Mamba (deep learning architecture)

Last updated

Mamba [a] is a deep learning architecture focused on sequence modeling. It was developed by researchers from Carnegie Mellon University and Princeton University to address some limitations of transformer models, especially in processing long sequences. It is based on the Structured State Space sequence (S4) model. [2] [3] [4]

Contents

Architecture

To enable handling long data sequences, Mamba incorporates the Structured State Space sequence model (S4). [2] S4 can effectively and efficiently model long dependencies by combining continuous-time, recurrent, and convolutional models. These enable it to handle irregularly sampled data, unbounded context, and remain computationally efficient during training and inferencing. [5]

Mamba introduces significant enhancements to S4, particularly in its treatment of time-variant operations. It adopts a unique selection mechanism that adapts structured state space model (SSM) parameters based on the input. [6] [2] This enables Mamba to selectively focus on relevant information within sequences, effectively filtering out less pertinent data. The model transitions from a time-invariant to a time-varying framework, which impacts both computation and efficiency. [2] [7]

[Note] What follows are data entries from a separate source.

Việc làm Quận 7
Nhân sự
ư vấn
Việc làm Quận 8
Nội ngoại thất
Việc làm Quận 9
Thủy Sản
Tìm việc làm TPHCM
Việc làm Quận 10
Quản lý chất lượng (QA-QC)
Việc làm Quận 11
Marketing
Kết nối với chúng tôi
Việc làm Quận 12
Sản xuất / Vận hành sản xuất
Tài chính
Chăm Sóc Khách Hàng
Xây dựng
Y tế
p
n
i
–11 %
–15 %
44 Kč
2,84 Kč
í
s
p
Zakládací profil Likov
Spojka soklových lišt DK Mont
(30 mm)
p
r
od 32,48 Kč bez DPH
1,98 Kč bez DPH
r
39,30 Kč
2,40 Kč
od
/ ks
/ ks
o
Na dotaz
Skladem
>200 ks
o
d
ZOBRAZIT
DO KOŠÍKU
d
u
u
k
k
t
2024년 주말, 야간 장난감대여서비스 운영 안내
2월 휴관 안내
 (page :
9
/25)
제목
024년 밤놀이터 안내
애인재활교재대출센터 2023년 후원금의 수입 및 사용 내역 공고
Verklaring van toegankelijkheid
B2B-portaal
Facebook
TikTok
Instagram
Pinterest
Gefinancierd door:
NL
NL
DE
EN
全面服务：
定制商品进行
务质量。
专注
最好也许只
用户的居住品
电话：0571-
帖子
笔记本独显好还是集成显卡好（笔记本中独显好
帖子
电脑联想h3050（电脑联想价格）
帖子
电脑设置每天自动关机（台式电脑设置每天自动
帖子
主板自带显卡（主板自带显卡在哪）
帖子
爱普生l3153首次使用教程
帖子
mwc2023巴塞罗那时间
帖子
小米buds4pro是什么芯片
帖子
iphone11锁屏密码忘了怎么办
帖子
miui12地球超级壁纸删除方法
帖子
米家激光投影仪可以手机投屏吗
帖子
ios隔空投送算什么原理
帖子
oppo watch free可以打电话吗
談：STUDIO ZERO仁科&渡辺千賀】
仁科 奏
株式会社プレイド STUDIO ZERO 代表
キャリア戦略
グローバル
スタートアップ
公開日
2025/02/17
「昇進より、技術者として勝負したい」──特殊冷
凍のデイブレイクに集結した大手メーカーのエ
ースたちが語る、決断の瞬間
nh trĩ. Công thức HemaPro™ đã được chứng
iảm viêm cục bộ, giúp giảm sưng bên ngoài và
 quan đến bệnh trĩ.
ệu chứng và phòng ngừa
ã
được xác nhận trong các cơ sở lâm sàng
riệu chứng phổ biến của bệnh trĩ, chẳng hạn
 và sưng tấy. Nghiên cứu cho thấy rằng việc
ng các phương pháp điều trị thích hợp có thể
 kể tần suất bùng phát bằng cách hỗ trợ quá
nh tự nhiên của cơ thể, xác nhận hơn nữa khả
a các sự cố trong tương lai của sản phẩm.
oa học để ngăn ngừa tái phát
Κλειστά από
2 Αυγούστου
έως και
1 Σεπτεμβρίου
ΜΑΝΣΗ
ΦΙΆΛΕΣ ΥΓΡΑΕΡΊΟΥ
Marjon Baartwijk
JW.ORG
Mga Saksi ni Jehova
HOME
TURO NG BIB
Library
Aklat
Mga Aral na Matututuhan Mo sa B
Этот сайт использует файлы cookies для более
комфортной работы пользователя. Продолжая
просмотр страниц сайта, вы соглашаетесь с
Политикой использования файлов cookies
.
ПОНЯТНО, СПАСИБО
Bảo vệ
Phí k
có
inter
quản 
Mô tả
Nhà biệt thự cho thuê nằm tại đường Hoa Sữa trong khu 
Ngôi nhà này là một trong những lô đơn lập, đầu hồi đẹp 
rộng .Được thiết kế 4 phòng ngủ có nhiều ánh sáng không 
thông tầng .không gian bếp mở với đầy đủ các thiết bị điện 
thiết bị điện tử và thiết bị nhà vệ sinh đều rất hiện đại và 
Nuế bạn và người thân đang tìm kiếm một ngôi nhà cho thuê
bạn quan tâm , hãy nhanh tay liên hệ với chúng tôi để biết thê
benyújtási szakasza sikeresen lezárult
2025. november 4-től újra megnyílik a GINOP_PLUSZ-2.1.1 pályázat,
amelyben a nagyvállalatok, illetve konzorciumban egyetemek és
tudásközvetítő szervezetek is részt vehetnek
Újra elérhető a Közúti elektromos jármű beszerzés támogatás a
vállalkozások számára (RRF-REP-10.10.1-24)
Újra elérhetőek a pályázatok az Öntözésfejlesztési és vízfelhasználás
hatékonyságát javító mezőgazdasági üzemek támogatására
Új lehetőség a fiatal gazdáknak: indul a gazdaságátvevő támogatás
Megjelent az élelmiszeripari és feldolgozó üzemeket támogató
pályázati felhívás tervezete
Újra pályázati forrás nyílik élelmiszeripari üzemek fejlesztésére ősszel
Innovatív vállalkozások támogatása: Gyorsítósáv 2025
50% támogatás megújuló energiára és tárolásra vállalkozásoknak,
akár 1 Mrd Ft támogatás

Mamba employs a hardware-aware algorithm that exploits GPUs, by using kernel fusion, parallel scan, and recomputation. [2] The implementation avoids materializing expanded states in memory-intensive layers, thereby improving performance and memory usage. The result is significantly more efficient in processing long sequences compared to transformers. [2] [7]

Additionally, Mamba simplifies its architecture by integrating the SSM design with MLP blocks, resulting in a homogeneous and streamlined structure, furthering the model's capability for general sequence modeling across data types that include language, audio, and genomics, while maintaining efficiency in both training and inference. [2]

Key components

Comparison to Transformers
FeatureTransformerMamba
ArchitectureAttention-basedSSM-based
ComplexityHighLower
Inference speedO(n)O(1)
Training speedO(n2)O(n)

Variants

Token-free language models: MambaByte

Operating on byte-sized tokens, transformers scale poorly as every token must "attend" to every other token leading to O(n2) scaling laws, as a result, Transformers opt to use subword tokenization to reduce the number of tokens in text, however, this leads to very large vocabulary tables and word embeddings.

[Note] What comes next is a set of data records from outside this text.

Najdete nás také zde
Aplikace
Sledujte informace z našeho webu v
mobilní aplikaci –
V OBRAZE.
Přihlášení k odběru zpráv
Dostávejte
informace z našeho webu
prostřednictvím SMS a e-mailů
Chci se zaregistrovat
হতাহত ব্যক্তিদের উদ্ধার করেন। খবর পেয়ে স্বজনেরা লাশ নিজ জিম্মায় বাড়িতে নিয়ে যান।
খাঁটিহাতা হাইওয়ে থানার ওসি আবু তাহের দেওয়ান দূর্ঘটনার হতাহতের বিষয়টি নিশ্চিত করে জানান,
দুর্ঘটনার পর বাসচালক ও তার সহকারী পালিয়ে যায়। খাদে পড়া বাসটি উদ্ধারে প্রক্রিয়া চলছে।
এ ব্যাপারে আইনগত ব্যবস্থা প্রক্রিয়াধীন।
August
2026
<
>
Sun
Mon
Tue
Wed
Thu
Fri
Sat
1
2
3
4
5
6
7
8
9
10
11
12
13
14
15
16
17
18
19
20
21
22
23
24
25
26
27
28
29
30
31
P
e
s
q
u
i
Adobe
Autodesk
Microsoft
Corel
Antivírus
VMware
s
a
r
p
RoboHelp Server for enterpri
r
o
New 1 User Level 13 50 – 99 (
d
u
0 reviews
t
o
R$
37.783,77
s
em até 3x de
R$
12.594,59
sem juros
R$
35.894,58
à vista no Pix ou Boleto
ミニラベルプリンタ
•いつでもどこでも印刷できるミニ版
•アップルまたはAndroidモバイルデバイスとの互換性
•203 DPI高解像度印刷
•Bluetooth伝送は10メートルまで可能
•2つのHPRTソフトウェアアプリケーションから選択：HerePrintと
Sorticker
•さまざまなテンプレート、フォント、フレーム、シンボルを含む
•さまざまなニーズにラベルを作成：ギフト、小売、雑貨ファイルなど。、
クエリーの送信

This research investigates a novel approach to language modeling, MambaByte, which departs from the standard token-based methods. Unlike traditional models that rely on breaking text into discrete units, MambaByte directly processes raw byte sequences. This eliminates the need for tokenization, potentially offering several advantages: [8]

Subword tokenisation introduces a number of quirks in LLMs, such as failure modes where LLMs can't spell words, reverse certain words, handle rare tokens, which are not present in byte-level tokenisation. [9]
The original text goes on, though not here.